Please eat the exhibits
Kaiyang pucai. |
The preparation of the eel is a good example of how much effort is made in the food style. The eel is boiled until the pot is seething, and then simmered for 15 minutes with an array of seasonings - ginger, shallot, yellow rice wine, salt and vinegar. Then the eel is taken out, and rinsed with water. Chefs will slice it open to take only the flesh on the back, frying it in salad oil with soy sauce, black pepper, yellow rice wine, starch and garlic slices.
Chef Cai says Huai'an food offers simple but good countryside taste, like that made by "an old mom". Compared with Cantonese food, which uses a lot of seasoning, Huai'an cuisine relies more on the taste of the ingredients themselves. Although the dishes look simple, the chef's effort is apparent in the food and its taste.
To adapt to modern tastes, Cai says local chefs have meshed modern concepts of health into Huai'an food. Local people, who once used pork fat in the cooking, now replace it with vegetable oil. "Clear water" beef is braised in vegetable juice during preparation to make it more tender and healthy.
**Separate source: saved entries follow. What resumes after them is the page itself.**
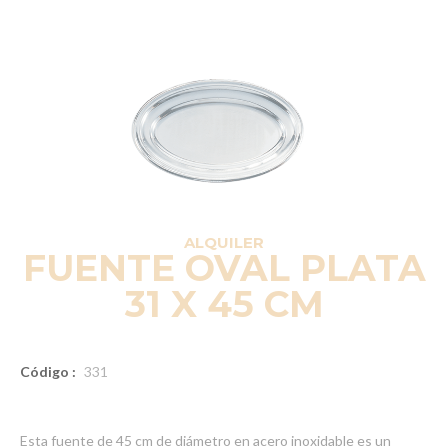
ALQUILER
FUENTE OVAL PLATA
31 X 45 CM
Código :
331
Esta fuente de 45 cm de diámetro en acero inoxidable es un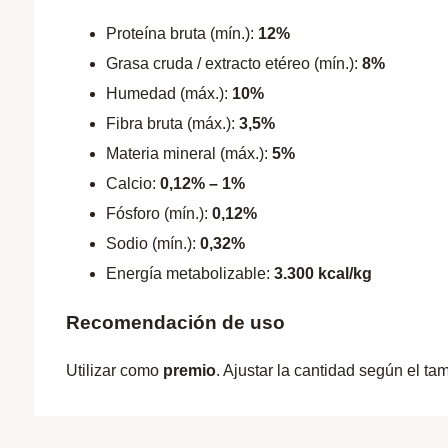
Proteína bruta (mín.):
12%
Grasa cruda / extracto etéreo (mín.):
8%
Humedad (máx.):
10%
Fibra bruta (máx.):
3,5%
Materia mineral (máx.):
5%
Calcio:
0,12% – 1%
Fósforo (mín.):
0,12%
Sodio (mín.):
0,32%
Energía metabolizable:
3.300 kcal/kg
Recomendación de uso
Utilizar como
premio
. Ajustar la cantidad según el ta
Quick-boiled bean-curd slices, brined "oily chicken", and Qingong pork meatball processed with an iron pole are also classic Huai'an specialties.
The chef says he and his team have worked to present "the tastes we had in childhood". Although he depicts Huai'an cuisine as that made by a countryside grandma, the amount of effort put into the food, and its simple but natural taste, may explain why the food style has earned its place in a museum.